====== Records shown

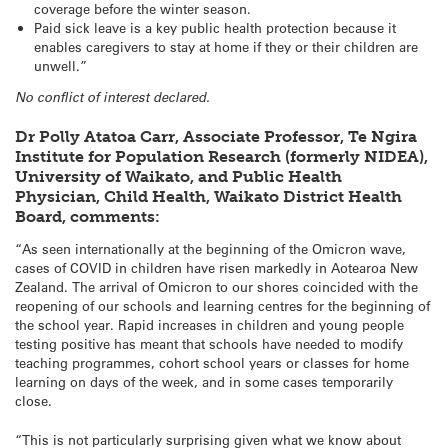
coverage before the winter season.
Paid sick leave is a key public health protection because it
enables caregivers to stay at home if they or their children are
unwell.”
No conflict of interest declared.
Dr Polly Atatoa Carr, Associate Professor, Te Ngira
Institute for Population Research (formerly NIDEA),
University of Waikato, and Public Health
Physician, Child Health, Waikato District Health
Board, comments:
“As seen internationally at the beginning of the Omicron wave,
cases of COVID in children have risen markedly in Aotearoa New
Zealand. The arrival of Omicron to our shores coincided with the
reopening of our schools and learning centres for the beginning of
the school year. Rapid increases in children and young people
testing positive has meant that schools have needed to modify
teaching programmes, cohort school years or classes for home
learning on days of the week, and in some cases temporarily
close.
“This is not particularly surprising given what we know about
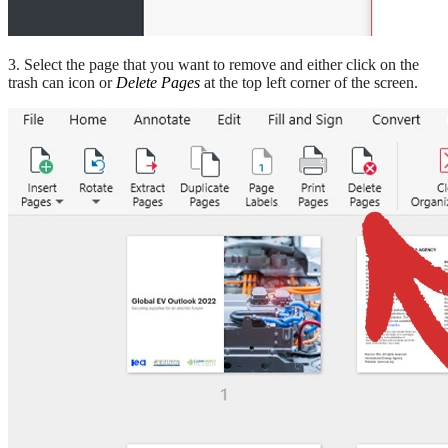
3. Select the page that you want to remove and either click on the
trash can icon or
Delete Pages
at the top left corner of the screen.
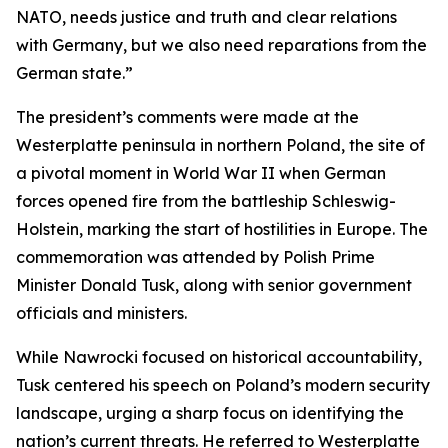
NATO, needs justice and truth and clear relations
with Germany, but we also need reparations from the
German state.”
The president’s comments were made at the
Westerplatte peninsula in northern Poland, the site of
a pivotal moment in World War II when German
forces opened fire from the battleship Schleswig-
Holstein, marking the start of hostilities in Europe. The
commemoration was attended by Polish Prime
Minister Donald Tusk, along with senior government
officials and ministers.
While Nawrocki focused on historical accountability,
Tusk centered his speech on Poland’s modern security
landscape, urging a sharp focus on identifying the
nation’s current threats. He referred to Westerplatte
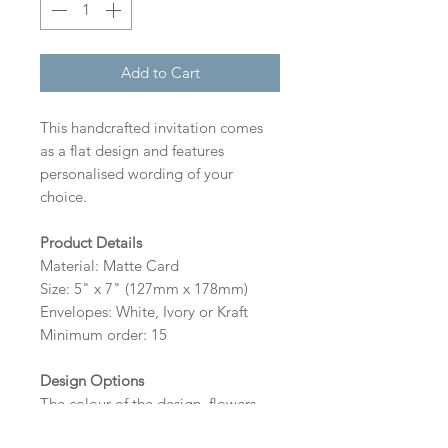
Add to Cart
This handcrafted invitation comes
as a flat design and features
personalised wording of your
choice.
Product Details
Material: Matte Card
Size: 5" x 7" (127mm x 178mm)
Envelopes: White, Ivory or Kraft
Minimum order: 15
Design Options
The colour of the design, flowers
and wording can be customised to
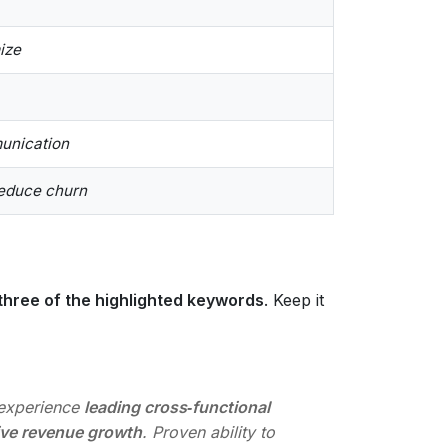
s
ize
munication
reduce churn
 three of the highlighted keywords
. Keep it
experience
leading cross‑functional
ive revenue growth
. Proven ability to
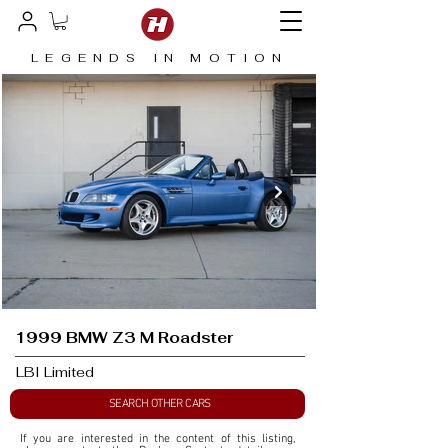
LEGENDS IN MOTION
1999 BMW Z3 M Roadster
LBI Limited
SEARCH OTHER CARS
If you are interested in the content of this listing, 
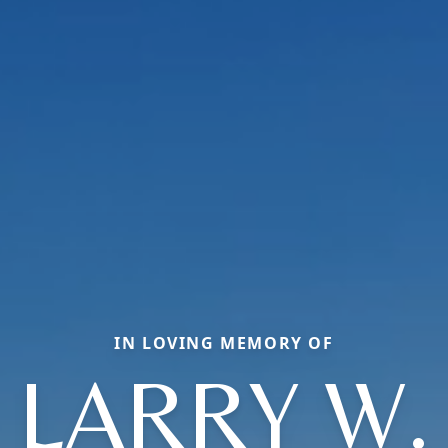
IN LOVING MEMORY OF
LARRY W.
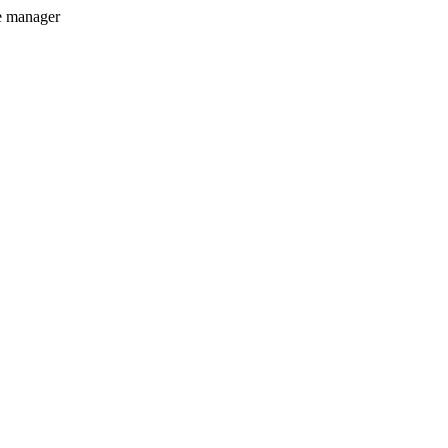
e manager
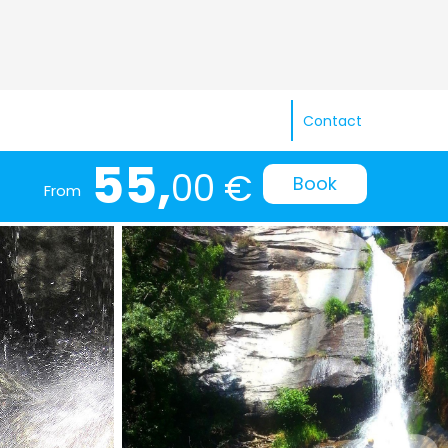
Contact
55,
00 €
Book
From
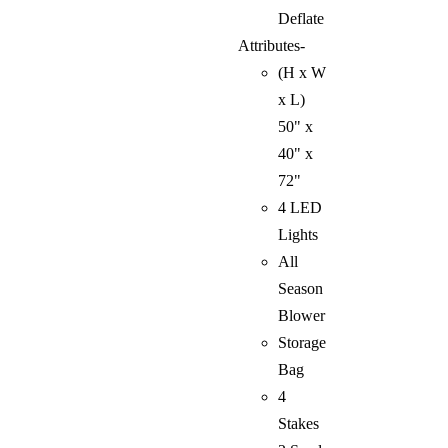
Deflate
Attributes-
(H x W
x L)
50" x
40" x
72"
4 LED
Lights
All
Season
Blower
Storage
Bag
4
Stakes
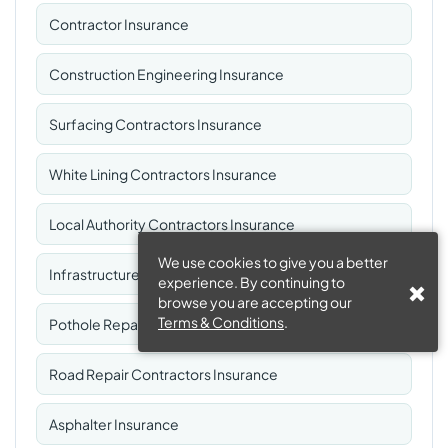
Contractor Insurance
Construction Engineering Insurance
Surfacing Contractors Insurance
White Lining Contractors Insurance
Local Authority Contractors Insurance
We use cookies to give you a better
Infrastructure Maintenance Insurance
experience. By continuing to
browse you are accepting our
Terms & Conditions
.
Pothole Repair Contractors Insurance
Road Repair Contractors Insurance
Asphalter Insurance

============

* Goal of the exercise
Check each line of the data above for the word "experience" and say how many lines have it. Give the number alone.

* Result of the exercise
2